They may seem like technology from the days of old but make no mistake that desktop printers still can hold an important place in British businesses today.
Not only do they help to create efficient and flexible printing management, but they also can help to keep British office workers at their most productive, rendering them potentially one of the most important products for IT managers in 2016.
The value of desktop printers is often overlooked due to advancements of new printer technology services, including an array of enterprise-orientated features, however, the traditional role of the printer mustn’t be forgotten. Desktop printers intertwined within a multi-device print and document management strategy, whilst also combining bigger multi-function devices with smaller devices, should arguably become commonplace for all managers responsible for their company’s printing activities.
So, let’s debunk some of the common myths around the limitations of desktop printers:
1. The functionality I want only comes with large departmental machines
Although understandable given the ‘bigger is better’ argument, this is simply no longer the case.
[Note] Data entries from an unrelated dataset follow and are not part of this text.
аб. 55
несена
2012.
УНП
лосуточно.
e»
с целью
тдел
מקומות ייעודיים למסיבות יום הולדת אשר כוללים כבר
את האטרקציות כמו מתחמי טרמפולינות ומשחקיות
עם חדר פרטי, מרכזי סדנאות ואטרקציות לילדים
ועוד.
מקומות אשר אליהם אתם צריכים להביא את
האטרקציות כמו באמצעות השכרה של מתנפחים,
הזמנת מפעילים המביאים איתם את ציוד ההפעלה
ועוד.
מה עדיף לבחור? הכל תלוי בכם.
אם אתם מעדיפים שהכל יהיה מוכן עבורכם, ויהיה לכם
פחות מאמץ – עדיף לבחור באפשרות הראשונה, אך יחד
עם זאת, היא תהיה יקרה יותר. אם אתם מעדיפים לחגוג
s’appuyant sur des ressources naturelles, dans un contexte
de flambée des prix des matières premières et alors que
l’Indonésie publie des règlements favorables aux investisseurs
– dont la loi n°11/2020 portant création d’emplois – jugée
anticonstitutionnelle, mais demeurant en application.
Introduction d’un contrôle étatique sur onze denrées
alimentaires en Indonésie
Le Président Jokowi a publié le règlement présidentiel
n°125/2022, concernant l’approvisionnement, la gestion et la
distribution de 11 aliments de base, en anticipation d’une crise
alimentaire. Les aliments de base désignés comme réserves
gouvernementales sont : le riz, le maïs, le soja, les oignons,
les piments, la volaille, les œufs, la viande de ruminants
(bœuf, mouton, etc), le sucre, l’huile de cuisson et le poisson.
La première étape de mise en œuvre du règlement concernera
Desktop printers of the highest standard can take on several printing jobs simultaneously, and print, copy and scan more speedily than ever.
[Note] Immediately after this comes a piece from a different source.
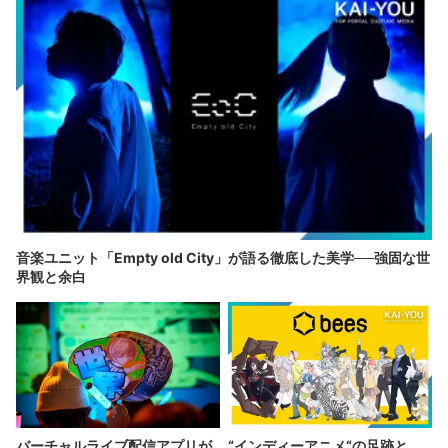
音楽ユニット「Empty old City」が語る徹底した美学──強固な世
界観と余白
バーチャルライブ配信アプリが
“インディーアニメ“の足跡と、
Furthermore, such printers can provide the opportunity to scan to email & folder & PC, OCR (optical character recognition), web browsing and security options, in the same way as any larger, multi-functional printer. Wi-Fi connectivity, Postscript support, ARDF (automatic reverse document feeder) are also useful extras in some models today.
2. Nowadays we cannot do without multi-functional devices in the office
This may be the case in larger organisations with many departments where the volume of documents to be printed is key. However, for most, particularly smaller business, this needn’t be the case.
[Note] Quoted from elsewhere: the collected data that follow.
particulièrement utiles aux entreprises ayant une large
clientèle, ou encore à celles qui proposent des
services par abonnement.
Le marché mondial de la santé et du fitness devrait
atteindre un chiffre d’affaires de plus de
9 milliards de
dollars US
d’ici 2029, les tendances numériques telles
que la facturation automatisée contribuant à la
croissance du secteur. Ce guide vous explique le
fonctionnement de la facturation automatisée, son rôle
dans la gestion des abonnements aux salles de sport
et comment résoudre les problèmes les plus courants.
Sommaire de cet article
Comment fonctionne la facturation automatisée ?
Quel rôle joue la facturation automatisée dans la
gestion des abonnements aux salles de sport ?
3. There is less accountability in the way desktop printers are used
Another myth to debunk here. Desktop printers these days come with all the device management features that come with large multi-function ones. These devices mean administrators can set up printer/copy/fax functions, troubleshoot, set up user codes, establish a mono or economy colour set up, and monitor the army of devices wherever they may be.
4. I will always be ordering office supplies, and employees can lose time fiddling with desktop printers instead of allowing a central office printer to be quickly fixed by technicians
We use desktop printers for different tasks so this is not always the case. While carrying out a print audit, more often than not the annual print volume in such parts of a business is actually rather low, and if your desktop printers are part of a mix of devices, when managed by a managed document solution provider, the procedure designed to order supplies is easy and effective.
Toners will be provided only when necessary and there will be quick access to engineering and technical support.
5. Desktop printers are not as secure
Printer security varies from vendor to vendor. Data protection, network protection, and user authentication features to make printing even more secure, do come inbuilt with many printers today.
The desktop printer is certainly not a redundant, old clunky piece of technology. Managed correctly and with robust security, strong device management features and Wi-Fi connectivity, desktop printers can seamlessly integrate with modern businesses today.
IT managers should continually look for ways to innovate a company’s printing activities to keep the workforce as productive as possible.